Task description
In the data below, which lines hold the word "Distance"? Copy them.

Data provided
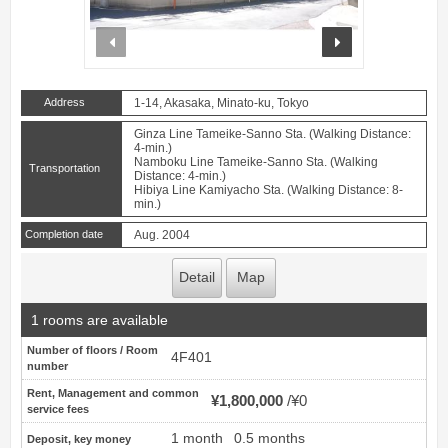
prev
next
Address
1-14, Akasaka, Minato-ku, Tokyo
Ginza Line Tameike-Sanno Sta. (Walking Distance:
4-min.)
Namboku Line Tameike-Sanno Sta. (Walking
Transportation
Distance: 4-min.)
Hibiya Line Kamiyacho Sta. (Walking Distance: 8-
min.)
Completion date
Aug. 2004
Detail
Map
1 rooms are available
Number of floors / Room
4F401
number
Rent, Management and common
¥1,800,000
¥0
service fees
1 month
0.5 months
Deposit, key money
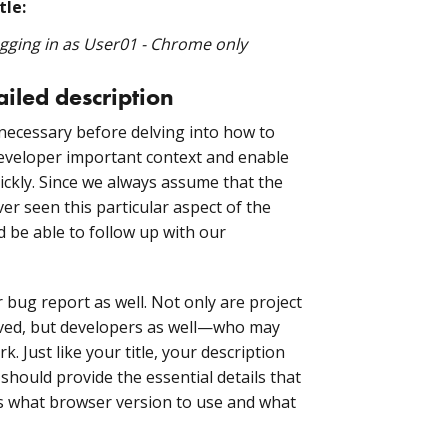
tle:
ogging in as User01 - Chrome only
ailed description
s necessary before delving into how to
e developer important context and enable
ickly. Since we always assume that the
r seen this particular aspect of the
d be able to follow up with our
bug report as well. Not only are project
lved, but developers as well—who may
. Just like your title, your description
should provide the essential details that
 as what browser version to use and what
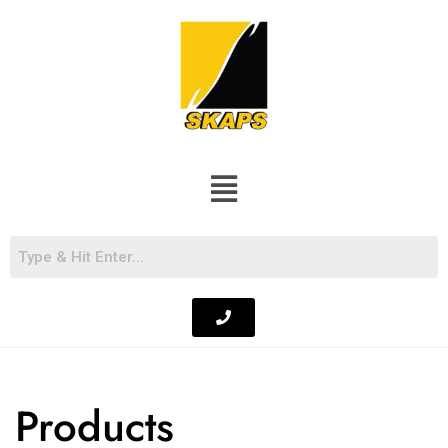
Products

---

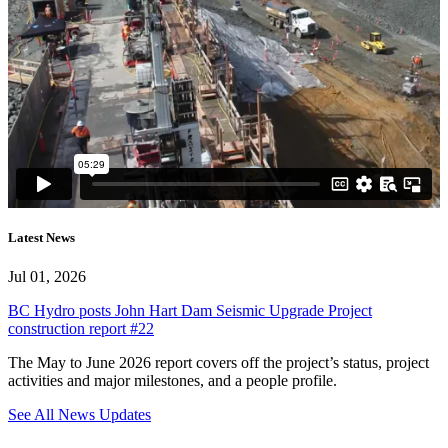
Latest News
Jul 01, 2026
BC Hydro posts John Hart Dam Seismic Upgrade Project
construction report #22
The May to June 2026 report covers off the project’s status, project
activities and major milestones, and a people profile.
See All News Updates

Answer space
Ginza Line Tameike-Sanno Sta. (Walking Distance:
Distance: 4-min.)
Hibiya Line Kamiyacho Sta. (Walking Distance: 8-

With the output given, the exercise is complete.